THE PROBLEM. With "Reinheim" as the search word, show every line of the material that has it.

<<<<

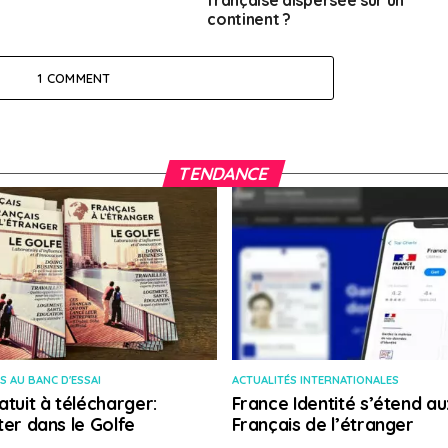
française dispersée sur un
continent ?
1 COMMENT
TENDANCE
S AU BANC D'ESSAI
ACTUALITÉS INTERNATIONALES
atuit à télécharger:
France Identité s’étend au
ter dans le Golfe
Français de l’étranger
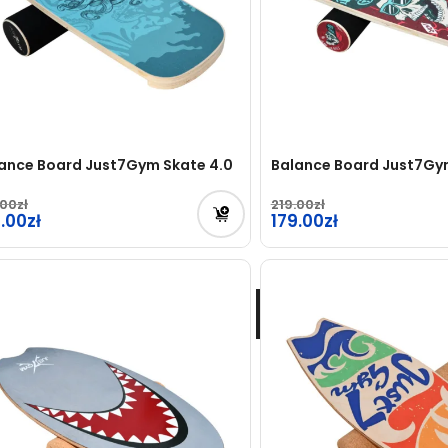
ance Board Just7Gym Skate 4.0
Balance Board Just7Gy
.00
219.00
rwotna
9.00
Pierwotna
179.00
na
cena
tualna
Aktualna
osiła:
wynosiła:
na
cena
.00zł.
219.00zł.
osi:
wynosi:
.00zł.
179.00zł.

>>>>
<<<<

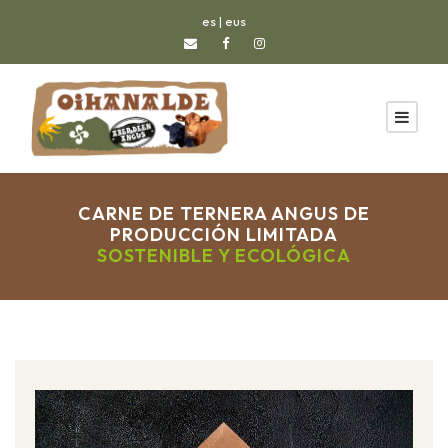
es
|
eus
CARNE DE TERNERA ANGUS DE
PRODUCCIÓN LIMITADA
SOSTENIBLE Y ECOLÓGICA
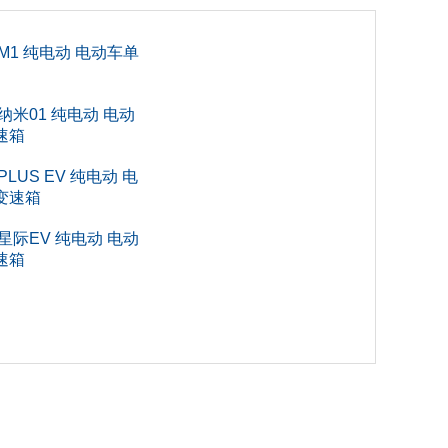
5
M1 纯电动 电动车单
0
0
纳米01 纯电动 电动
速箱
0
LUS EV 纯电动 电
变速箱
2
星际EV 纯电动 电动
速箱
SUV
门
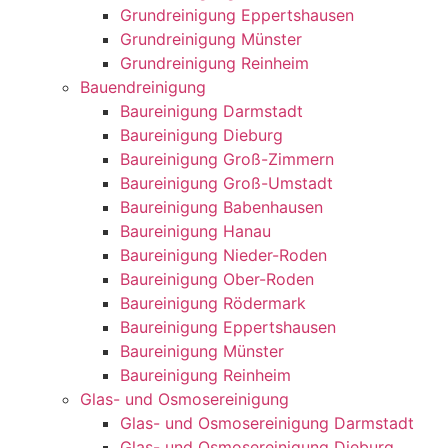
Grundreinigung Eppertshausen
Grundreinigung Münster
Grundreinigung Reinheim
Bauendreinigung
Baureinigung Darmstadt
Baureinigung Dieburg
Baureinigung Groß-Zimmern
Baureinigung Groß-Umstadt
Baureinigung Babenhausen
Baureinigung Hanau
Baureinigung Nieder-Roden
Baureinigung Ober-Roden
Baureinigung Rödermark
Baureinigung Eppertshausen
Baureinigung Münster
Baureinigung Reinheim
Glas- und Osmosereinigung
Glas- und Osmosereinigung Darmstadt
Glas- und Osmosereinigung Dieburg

>>>>

RESPONSE BOX.
Grundreinigung Reinheim
Baureinigung Reinheim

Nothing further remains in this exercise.